All of the data must be returned word for word.

───── TASK INPUTS

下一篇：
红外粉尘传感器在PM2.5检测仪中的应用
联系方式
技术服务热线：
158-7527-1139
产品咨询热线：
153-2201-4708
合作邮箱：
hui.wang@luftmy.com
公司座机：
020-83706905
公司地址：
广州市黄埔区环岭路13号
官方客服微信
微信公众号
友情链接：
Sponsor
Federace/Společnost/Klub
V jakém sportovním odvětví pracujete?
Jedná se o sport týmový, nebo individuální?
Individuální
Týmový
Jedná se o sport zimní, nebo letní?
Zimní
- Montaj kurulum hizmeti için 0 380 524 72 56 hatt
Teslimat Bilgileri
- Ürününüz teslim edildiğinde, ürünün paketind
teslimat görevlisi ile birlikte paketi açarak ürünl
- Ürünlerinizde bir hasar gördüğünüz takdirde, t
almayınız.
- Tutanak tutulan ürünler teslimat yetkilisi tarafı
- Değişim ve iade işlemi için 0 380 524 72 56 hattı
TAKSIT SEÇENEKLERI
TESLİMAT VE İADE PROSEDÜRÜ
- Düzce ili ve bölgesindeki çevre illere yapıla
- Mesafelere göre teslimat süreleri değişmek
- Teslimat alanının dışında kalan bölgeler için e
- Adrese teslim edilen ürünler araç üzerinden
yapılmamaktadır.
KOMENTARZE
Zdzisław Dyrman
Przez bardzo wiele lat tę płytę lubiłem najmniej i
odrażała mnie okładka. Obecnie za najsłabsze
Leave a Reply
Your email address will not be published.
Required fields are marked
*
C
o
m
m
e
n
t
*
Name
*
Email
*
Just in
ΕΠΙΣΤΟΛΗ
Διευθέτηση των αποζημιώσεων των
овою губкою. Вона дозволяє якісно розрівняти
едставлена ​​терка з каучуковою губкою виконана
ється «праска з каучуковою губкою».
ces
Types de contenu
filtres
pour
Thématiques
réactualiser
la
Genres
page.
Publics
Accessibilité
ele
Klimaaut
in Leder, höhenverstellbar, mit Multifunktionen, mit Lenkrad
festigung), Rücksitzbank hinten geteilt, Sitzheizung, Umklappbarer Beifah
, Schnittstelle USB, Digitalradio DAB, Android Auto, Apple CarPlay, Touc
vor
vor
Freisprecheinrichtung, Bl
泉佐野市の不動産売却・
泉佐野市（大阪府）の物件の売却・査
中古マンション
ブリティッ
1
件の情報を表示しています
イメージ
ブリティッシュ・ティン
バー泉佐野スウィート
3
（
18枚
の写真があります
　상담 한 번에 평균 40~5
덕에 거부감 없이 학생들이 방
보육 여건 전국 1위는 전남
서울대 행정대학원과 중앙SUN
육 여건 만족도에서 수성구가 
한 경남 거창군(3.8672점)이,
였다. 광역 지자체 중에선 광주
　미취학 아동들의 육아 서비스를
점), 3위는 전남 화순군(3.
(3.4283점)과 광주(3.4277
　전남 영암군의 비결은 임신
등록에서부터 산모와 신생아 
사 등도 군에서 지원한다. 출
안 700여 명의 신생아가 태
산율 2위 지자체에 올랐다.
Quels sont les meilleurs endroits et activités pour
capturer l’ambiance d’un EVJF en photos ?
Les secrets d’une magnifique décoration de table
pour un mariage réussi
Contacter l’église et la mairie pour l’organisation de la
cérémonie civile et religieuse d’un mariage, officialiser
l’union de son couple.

──────────

> SOLUTION TO THIS PROBLEM:
下一篇：
红外粉尘传感器在PM2.5检测仪中的应用
联系方式
技术服务热线：
158-7527-1139
产品咨询热线：
153-2201-4708
合作邮箱：
hui.wang@luftmy.com
公司座机：
020-83706905
公司地址：
广州市黄埔区环岭路13号
官方客服微信
微信公众号
友情链接：
Sponsor
Federace/Společnost/Klub
V jakém sportovním odvětví pracujete?
Jedná se o sport týmový, nebo individuální?
Individuální
Týmový
Jedná se o sport zimní, nebo letní?
Zimní
- Montaj kurulum hizmeti için 0 380 524 72 56 hatt
Teslimat Bilgileri
- Ürününüz teslim edildiğinde, ürünün paketind
teslimat görevlisi ile birlikte paketi açarak ürünl
- Ürünlerinizde bir hasar gördüğünüz takdirde, t
almayınız.
- Tutanak tutulan ürünler teslimat yetkilisi tarafı
- Değişim ve iade işlemi için 0 380 524 72 56 hattı
TAKSIT SEÇENEKLERI
TESLİMAT VE İADE PROSEDÜRÜ
- Düzce ili ve bölgesindeki çevre illere yapıla
- Mesafelere göre teslimat süreleri değişmek
- Teslimat alanının dışında kalan bölgeler için e
- Adrese teslim edilen ürünler araç üzerinden
yapılmamaktadır.
KOMENTARZE
Zdzisław Dyrman
Przez bardzo wiele lat tę płytę lubiłem najmniej i
odrażała mnie okładka. Obecnie za najsłabsze
Leave a Reply
Your email address will not be published.
Required fields are marked
*
C
o
m
m
e
n
t
*
Name
*
Email
*
Just in
ΕΠΙΣΤΟΛΗ
Διευθέτηση των αποζημιώσεων των
овою губкою. Вона дозволяє якісно розрівняти
едставлена ​​терка з каучуковою губкою виконана
ється «праска з каучуковою губкою».
ces
Types de contenu
filtres
pour
Thématiques
réactualiser
la
Genres
page.
Publics
Accessibilité
ele
Klimaaut
in Leder, höhenverstellbar, mit Multifunktionen, mit Lenkrad
festigung), Rücksitzbank hinten geteilt, Sitzheizung, Umklappbarer Beifah
, Schnittstelle USB, Digitalradio DAB, Android Auto, Apple CarPlay, Touc
vor
vor
Freisprecheinrichtung, Bl
泉佐野市の不動産売却・
泉佐野市（大阪府）の物件の売却・査
中古マンション
ブリティッ
1
件の情報を表示しています
イメージ
ブリティッシュ・ティン
バー泉佐野スウィート
3
（
18枚
の写真があります
　상담 한 번에 평균 40~5
덕에 거부감 없이 학생들이 방
보육 여건 전국 1위는 전남
서울대 행정대학원과 중앙SUN
육 여건 만족도에서 수성구가 
한 경남 거창군(3.8672점)이,
였다. 광역 지자체 중에선 광주
　미취학 아동들의 육아 서비스를
점), 3위는 전남 화순군(3.
(3.4283점)과 광주(3.4277
　전남 영암군의 비결은 임신
등록에서부터 산모와 신생아 
사 등도 군에서 지원한다. 출
안 700여 명의 신생아가 태
산율 2위 지자체에 올랐다.
Quels sont les meilleurs endroits et activités pour
capturer l’ambiance d’un EVJF en photos ?
Les secrets d’une magnifique décoration de table
pour un mariage réussi
Contacter l’église et la mairie pour l’organisation de la
cérémonie civile et religieuse d’un mariage, officialiser
l’union de son couple.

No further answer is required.